=== Data extracts ===
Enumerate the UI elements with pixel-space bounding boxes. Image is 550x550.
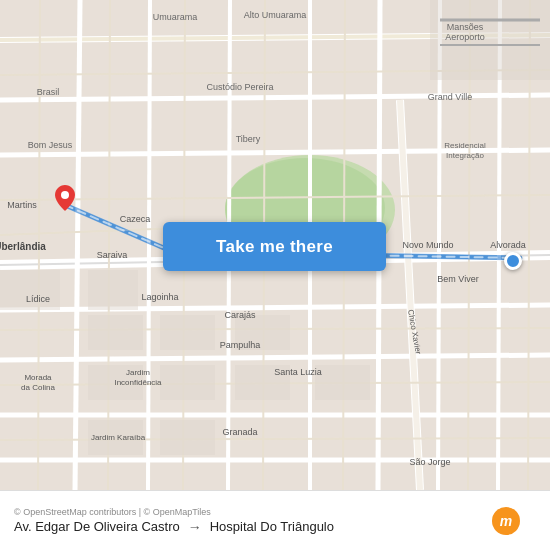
svg-text:Grand Ville: Grand Ville <box>428 92 472 102</box>
svg-text:Santa Luzia: Santa Luzia <box>274 367 322 377</box>
footer-left: © OpenStreetMap contributors | © OpenMap… <box>14 507 334 535</box>
svg-text:Bom Jesus: Bom Jesus <box>28 140 73 150</box>
svg-text:Mansões: Mansões <box>447 22 484 32</box>
svg-rect-45 <box>315 365 370 400</box>
svg-text:Lídice: Lídice <box>26 294 50 304</box>
svg-text:São Jorge: São Jorge <box>409 457 450 467</box>
svg-text:Tibery: Tibery <box>236 134 261 144</box>
svg-text:Alto Umuarama: Alto Umuarama <box>244 10 307 20</box>
svg-text:Residencial: Residencial <box>444 141 486 150</box>
svg-text:Jardim: Jardim <box>126 368 150 377</box>
destination-dot <box>504 252 522 270</box>
svg-text:Inconfidência: Inconfidência <box>114 378 162 387</box>
svg-rect-36 <box>88 270 138 310</box>
svg-rect-40 <box>160 365 215 400</box>
attribution-text: © OpenStreetMap contributors | © OpenMap… <box>14 507 334 517</box>
svg-text:Alvorada: Alvorada <box>490 240 526 250</box>
svg-rect-37 <box>160 315 215 350</box>
origin-label: Av. Edgar De Oliveira Castro <box>14 519 180 534</box>
route-arrow: → <box>188 519 202 535</box>
svg-text:Carajás: Carajás <box>224 310 256 320</box>
svg-text:Custódio Pereira: Custódio Pereira <box>206 82 273 92</box>
svg-text:Bem Viver: Bem Viver <box>437 274 478 284</box>
svg-text:Pampulha: Pampulha <box>220 340 261 350</box>
svg-text:Aeroporto: Aeroporto <box>445 32 485 42</box>
svg-rect-35 <box>0 270 60 310</box>
svg-text:Morada: Morada <box>24 373 52 382</box>
svg-text:Uberlândia: Uberlândia <box>0 241 46 252</box>
moovit-letter: m <box>500 513 512 529</box>
svg-text:da Colina: da Colina <box>21 383 55 392</box>
svg-text:Granada: Granada <box>222 427 257 437</box>
moovit-circle: m <box>492 507 520 535</box>
svg-text:Lagoinha: Lagoinha <box>141 292 178 302</box>
svg-rect-43 <box>160 420 215 455</box>
svg-point-80 <box>61 191 69 199</box>
moovit-logo: m <box>476 506 536 536</box>
destination-label: Hospital Do Triângulo <box>210 519 334 534</box>
svg-text:Brasil: Brasil <box>37 87 60 97</box>
svg-text:Jardim Karaíba: Jardim Karaíba <box>91 433 146 442</box>
svg-text:Cazeca: Cazeca <box>120 214 151 224</box>
svg-text:Integração: Integração <box>446 151 484 160</box>
take-me-there-label: Take me there <box>216 237 333 257</box>
route-info: Av. Edgar De Oliveira Castro → Hospital … <box>14 519 334 535</box>
svg-text:Martins: Martins <box>7 200 37 210</box>
map-container: Umuarama Alto Umuarama Mansões Aeroporto… <box>0 0 550 490</box>
svg-text:Novo Mundo: Novo Mundo <box>402 240 453 250</box>
origin-pin <box>55 185 75 211</box>
footer: © OpenStreetMap contributors | © OpenMap… <box>0 490 550 550</box>
svg-text:Saraiva: Saraiva <box>97 250 128 260</box>
svg-text:Umuarama: Umuarama <box>153 12 198 22</box>
take-me-there-button[interactable]: Take me there <box>163 222 386 271</box>
svg-rect-39 <box>88 315 143 350</box>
===
◆ **Task brief**
Copy all the material above exactly, but skip each image.

◆ **Response**
Enumerate the UI elements with pixel-space bounding boxes. Image is 550x550.
svg-text:Grand Ville: Grand Ville <box>428 92 472 102</box>
svg-text:Santa Luzia: Santa Luzia <box>274 367 322 377</box>
footer-left: © OpenStreetMap contributors | © OpenMap… <box>14 507 334 535</box>
svg-text:Bom Jesus: Bom Jesus <box>28 140 73 150</box>
svg-text:Mansões: Mansões <box>447 22 484 32</box>
svg-rect-45 <box>315 365 370 400</box>
svg-text:Lídice: Lídice <box>26 294 50 304</box>
svg-text:São Jorge: São Jorge <box>409 457 450 467</box>
svg-text:Tibery: Tibery <box>236 134 261 144</box>
svg-text:Alto Umuarama: Alto Umuarama <box>244 10 307 20</box>
svg-text:Residencial: Residencial <box>444 141 486 150</box>
svg-text:Jardim: Jardim <box>126 368 150 377</box>
destination-dot <box>504 252 522 270</box>
svg-text:Inconfidência: Inconfidência <box>114 378 162 387</box>
svg-rect-36 <box>88 270 138 310</box>
svg-rect-40 <box>160 365 215 400</box>
attribution-text: © OpenStreetMap contributors | © OpenMap… <box>14 507 334 517</box>
svg-text:Alvorada: Alvorada <box>490 240 526 250</box>
svg-rect-37 <box>160 315 215 350</box>
origin-label: Av. Edgar De Oliveira Castro <box>14 519 180 534</box>
route-arrow: → <box>188 519 202 535</box>
svg-text:Carajás: Carajás <box>224 310 256 320</box>
svg-text:Custódio Pereira: Custódio Pereira <box>206 82 273 92</box>
svg-text:Bem Viver: Bem Viver <box>437 274 478 284</box>
svg-text:Pampulha: Pampulha <box>220 340 261 350</box>
svg-text:Aeroporto: Aeroporto <box>445 32 485 42</box>
svg-rect-35 <box>0 270 60 310</box>
svg-text:Morada: Morada <box>24 373 52 382</box>
svg-text:Uberlândia: Uberlândia <box>0 241 46 252</box>
moovit-letter: m <box>500 513 512 529</box>
svg-text:da Colina: da Colina <box>21 383 55 392</box>
svg-text:Granada: Granada <box>222 427 257 437</box>
moovit-circle: m <box>492 507 520 535</box>
svg-text:Lagoinha: Lagoinha <box>141 292 178 302</box>
svg-rect-43 <box>160 420 215 455</box>
svg-point-80 <box>61 191 69 199</box>
moovit-logo: m <box>476 506 536 536</box>
destination-label: Hospital Do Triângulo <box>210 519 334 534</box>
svg-text:Brasil: Brasil <box>37 87 60 97</box>
svg-text:Jardim Karaíba: Jardim Karaíba <box>91 433 146 442</box>
svg-text:Cazeca: Cazeca <box>120 214 151 224</box>
svg-text:Integração: Integração <box>446 151 484 160</box>
take-me-there-label: Take me there <box>216 237 333 257</box>
route-info: Av. Edgar De Oliveira Castro → Hospital … <box>14 519 334 535</box>
svg-text:Martins: Martins <box>7 200 37 210</box>
map-container: Umuarama Alto Umuarama Mansões Aeroporto… <box>0 0 550 490</box>
svg-text:Novo Mundo: Novo Mundo <box>402 240 453 250</box>
origin-pin <box>55 185 75 211</box>
footer: © OpenStreetMap contributors | © OpenMap… <box>0 490 550 550</box>
svg-text:Saraiva: Saraiva <box>97 250 128 260</box>
svg-text:Umuarama: Umuarama <box>153 12 198 22</box>
take-me-there-button[interactable]: Take me there <box>163 222 386 271</box>
svg-rect-39 <box>88 315 143 350</box>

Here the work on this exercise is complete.